School District 427 Superintendent Kathy Countryman worked with the American Red Cross Northeast Illinois Chapter to open up Southeast Elementary School across the street as an emergency shelter. McDonald and his family spent the night there, he said.
“Once the fire was identified and the Red Cross was notified, we were there in 15 minutes,” American Red Cross Shelter Manager Hank Welch said. “We are here to provide shelter, food, clothing, comfort and care to the residents displaced by the fire.”
Several Red Cross volunteers, who came from locations such as Morrison and Harvard, commented on how Sycamore citizens had supported their neighbors and the firefighters who came to their aid. Early Sunday, workers were collecting cases of bottled water that had been left on the street, and a kiddie pool filled with sports drinks and bottled water still sat at the corner of Locust and Lincoln streets.
Most of the apartment building’s displaced residents spent the night with family or friends. About five people spent the night at the Red Cross’ gymnasium shelter.
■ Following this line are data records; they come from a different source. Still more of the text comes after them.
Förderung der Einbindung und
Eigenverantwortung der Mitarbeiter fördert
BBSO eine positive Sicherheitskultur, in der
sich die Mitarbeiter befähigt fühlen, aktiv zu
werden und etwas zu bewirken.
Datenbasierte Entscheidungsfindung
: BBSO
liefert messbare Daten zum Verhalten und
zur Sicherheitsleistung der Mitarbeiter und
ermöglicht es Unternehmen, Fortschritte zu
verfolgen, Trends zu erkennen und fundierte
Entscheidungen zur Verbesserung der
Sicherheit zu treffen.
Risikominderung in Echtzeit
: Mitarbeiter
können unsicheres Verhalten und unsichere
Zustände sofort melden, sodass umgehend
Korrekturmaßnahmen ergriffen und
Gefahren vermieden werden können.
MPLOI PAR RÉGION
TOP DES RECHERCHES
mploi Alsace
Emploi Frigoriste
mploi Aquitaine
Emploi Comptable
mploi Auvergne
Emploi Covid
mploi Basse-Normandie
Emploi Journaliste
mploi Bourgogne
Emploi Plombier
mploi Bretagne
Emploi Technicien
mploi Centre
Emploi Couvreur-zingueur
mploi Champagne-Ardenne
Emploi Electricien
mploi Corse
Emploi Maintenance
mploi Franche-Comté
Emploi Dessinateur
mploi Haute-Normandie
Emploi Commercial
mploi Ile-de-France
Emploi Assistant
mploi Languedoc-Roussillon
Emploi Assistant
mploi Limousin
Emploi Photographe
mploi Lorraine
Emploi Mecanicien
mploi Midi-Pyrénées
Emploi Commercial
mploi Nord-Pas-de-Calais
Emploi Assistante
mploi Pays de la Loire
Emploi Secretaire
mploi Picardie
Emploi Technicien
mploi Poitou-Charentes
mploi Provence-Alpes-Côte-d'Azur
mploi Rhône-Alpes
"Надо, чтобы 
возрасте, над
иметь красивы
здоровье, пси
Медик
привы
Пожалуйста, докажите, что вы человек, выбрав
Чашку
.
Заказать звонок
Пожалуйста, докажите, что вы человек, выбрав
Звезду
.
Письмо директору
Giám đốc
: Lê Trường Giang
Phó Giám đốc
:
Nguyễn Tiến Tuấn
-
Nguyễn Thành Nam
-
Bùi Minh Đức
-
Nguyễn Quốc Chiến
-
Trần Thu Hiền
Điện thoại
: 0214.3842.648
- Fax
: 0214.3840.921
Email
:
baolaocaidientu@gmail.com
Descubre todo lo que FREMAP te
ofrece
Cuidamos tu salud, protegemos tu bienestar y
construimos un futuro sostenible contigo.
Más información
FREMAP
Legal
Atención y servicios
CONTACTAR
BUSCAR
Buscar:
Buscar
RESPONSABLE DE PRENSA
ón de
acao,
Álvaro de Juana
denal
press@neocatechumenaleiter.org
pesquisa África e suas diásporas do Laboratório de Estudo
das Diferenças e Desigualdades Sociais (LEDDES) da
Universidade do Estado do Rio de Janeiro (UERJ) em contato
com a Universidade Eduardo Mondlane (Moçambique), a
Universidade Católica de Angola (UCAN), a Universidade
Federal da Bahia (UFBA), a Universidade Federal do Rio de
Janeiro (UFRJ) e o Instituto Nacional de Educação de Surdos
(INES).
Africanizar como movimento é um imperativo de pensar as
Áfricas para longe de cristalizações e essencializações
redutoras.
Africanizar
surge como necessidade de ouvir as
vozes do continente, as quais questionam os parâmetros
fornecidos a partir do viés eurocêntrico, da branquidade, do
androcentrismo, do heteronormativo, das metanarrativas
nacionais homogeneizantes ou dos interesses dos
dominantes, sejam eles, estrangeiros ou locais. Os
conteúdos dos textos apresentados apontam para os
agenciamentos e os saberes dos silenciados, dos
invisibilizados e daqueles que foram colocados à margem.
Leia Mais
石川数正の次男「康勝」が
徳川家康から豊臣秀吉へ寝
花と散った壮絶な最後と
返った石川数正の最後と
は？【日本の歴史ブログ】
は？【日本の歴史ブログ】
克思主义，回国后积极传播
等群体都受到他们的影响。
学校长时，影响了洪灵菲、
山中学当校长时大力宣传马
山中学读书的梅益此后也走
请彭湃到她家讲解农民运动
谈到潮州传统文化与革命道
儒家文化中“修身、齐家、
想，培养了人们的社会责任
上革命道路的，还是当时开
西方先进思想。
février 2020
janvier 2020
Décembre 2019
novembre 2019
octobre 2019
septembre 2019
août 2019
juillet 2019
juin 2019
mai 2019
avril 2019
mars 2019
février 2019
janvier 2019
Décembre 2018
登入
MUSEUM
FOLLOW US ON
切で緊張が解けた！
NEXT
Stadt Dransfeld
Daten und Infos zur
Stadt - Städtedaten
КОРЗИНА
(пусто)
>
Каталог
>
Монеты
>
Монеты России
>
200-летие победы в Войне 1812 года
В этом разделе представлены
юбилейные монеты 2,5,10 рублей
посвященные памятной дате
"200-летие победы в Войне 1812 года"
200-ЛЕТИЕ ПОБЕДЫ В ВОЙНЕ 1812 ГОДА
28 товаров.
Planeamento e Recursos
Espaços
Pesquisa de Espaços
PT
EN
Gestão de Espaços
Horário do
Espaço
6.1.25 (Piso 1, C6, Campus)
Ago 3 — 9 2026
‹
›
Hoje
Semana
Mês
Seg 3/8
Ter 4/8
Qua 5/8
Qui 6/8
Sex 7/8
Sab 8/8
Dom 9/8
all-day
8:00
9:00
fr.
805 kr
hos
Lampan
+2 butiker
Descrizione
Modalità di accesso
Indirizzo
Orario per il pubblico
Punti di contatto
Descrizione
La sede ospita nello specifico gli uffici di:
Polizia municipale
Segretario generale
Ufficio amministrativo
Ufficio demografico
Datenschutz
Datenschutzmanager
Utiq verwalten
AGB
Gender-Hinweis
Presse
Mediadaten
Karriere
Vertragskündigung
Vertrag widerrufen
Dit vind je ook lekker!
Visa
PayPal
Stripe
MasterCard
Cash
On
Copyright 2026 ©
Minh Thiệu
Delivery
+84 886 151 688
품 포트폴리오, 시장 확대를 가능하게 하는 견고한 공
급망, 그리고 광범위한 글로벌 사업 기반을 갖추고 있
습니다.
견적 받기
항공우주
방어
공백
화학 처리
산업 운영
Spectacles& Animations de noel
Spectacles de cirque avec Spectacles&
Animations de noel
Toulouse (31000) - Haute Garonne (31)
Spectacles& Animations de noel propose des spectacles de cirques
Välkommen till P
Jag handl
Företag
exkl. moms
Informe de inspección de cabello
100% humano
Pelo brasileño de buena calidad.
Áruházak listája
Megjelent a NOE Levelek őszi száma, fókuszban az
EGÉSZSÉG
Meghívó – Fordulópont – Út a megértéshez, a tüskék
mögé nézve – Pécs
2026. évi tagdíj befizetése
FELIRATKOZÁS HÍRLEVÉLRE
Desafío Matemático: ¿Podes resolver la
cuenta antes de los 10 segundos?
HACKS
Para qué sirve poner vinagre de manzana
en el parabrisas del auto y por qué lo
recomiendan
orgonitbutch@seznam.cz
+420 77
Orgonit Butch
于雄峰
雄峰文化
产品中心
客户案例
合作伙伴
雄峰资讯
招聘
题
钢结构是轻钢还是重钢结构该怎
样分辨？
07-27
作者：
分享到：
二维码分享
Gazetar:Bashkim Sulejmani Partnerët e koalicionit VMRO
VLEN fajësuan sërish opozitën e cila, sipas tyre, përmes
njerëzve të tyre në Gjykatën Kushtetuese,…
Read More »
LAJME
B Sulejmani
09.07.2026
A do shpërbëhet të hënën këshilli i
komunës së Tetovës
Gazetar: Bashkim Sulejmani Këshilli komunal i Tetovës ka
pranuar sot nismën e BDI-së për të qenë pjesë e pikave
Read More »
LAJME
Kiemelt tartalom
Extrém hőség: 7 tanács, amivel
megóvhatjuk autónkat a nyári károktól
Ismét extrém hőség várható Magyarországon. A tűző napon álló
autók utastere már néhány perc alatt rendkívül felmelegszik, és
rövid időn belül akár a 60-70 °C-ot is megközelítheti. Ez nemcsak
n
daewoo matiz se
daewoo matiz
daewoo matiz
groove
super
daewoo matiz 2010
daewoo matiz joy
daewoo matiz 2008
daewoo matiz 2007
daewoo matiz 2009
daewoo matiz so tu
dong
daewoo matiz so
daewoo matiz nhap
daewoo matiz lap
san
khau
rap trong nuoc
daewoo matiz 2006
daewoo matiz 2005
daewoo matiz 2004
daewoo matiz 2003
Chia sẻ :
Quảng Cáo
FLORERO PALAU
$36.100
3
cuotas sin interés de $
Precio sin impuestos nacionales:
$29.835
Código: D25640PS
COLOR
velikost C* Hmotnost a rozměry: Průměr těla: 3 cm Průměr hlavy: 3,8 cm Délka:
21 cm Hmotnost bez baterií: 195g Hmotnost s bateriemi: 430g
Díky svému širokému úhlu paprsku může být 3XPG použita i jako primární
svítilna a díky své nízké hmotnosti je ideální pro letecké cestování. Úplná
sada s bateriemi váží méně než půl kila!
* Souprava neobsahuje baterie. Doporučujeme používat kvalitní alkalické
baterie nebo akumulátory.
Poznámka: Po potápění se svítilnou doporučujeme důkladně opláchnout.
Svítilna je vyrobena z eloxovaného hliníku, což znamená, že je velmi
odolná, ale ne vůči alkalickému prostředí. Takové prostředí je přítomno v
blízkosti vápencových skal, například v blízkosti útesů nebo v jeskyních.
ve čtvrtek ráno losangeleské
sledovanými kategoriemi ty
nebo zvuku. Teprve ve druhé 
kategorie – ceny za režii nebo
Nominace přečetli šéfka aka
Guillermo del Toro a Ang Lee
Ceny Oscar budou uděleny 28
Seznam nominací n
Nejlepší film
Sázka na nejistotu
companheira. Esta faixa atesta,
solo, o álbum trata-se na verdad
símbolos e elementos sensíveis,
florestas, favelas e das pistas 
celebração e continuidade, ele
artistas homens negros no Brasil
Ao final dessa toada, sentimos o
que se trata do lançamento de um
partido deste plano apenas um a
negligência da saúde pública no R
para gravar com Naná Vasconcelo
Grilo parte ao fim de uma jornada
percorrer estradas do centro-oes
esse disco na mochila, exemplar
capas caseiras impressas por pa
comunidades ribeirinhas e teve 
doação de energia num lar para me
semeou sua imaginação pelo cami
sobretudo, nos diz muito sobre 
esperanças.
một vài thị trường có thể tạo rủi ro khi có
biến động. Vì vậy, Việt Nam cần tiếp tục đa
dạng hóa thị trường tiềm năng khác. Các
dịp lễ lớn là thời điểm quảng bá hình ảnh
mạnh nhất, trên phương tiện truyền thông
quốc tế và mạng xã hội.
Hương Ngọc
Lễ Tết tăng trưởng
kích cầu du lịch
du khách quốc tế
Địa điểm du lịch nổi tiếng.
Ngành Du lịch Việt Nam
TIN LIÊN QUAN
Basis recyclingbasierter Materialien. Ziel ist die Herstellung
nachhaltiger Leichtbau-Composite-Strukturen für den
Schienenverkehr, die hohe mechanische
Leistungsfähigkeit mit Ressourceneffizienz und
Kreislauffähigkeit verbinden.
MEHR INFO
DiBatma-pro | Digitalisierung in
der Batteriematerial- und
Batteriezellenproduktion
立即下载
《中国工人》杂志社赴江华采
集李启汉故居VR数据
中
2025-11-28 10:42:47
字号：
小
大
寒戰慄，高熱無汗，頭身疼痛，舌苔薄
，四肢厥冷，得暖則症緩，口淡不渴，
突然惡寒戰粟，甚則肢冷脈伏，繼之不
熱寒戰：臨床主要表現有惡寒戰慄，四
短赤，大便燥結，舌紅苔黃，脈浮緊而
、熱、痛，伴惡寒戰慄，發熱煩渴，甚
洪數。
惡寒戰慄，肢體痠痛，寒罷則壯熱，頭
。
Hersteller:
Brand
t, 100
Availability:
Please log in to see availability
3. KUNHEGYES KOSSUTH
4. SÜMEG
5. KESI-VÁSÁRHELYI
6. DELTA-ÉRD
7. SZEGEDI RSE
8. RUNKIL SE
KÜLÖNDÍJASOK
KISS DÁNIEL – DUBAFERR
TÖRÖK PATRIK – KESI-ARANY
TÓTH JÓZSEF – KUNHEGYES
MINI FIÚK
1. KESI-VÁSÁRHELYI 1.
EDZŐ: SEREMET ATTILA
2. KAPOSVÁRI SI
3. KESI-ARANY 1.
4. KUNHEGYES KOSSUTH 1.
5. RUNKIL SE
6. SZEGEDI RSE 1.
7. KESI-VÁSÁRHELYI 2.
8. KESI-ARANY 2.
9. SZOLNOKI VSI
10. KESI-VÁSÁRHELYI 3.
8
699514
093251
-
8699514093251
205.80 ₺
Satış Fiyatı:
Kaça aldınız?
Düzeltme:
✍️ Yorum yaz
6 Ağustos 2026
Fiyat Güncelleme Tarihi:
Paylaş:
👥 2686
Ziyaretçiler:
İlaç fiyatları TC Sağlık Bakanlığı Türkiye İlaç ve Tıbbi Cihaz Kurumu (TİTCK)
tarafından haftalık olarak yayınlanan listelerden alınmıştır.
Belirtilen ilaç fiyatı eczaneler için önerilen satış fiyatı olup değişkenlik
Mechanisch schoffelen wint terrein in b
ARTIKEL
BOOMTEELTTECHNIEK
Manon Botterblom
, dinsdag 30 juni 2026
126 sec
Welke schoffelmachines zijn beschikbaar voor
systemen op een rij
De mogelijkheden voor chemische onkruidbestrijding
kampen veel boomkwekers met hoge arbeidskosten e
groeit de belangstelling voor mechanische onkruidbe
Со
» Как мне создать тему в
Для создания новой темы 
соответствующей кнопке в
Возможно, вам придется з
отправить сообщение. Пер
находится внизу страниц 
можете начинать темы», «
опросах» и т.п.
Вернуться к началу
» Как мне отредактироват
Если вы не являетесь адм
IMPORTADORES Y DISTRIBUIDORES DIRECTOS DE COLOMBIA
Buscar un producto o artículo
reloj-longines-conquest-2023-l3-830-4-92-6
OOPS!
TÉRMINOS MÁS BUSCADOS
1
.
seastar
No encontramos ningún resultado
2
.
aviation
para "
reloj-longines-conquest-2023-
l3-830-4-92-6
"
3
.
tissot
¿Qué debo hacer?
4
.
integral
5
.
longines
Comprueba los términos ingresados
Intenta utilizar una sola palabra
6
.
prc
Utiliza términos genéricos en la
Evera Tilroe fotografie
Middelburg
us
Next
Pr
Ryan Schroeder, who lived in Building A, said he slept in a lawn chair near the yellow tape authorities used to cordon off the property.
“I stuck around hoping somehow we’d get lucky, that our apartment would be OK,” he said. “I never thought the whole building would go up. But it’s a loss, everything is gone … Yesterday morning, I went to work and didn’t think anything of it, it was a normal day. Then I came home and watched my entire apartment building burn.
“My whole world turned upside down in a matter of hours. We lost everything.”
• Shaw Media’s Aimee Barrows contributed to this report.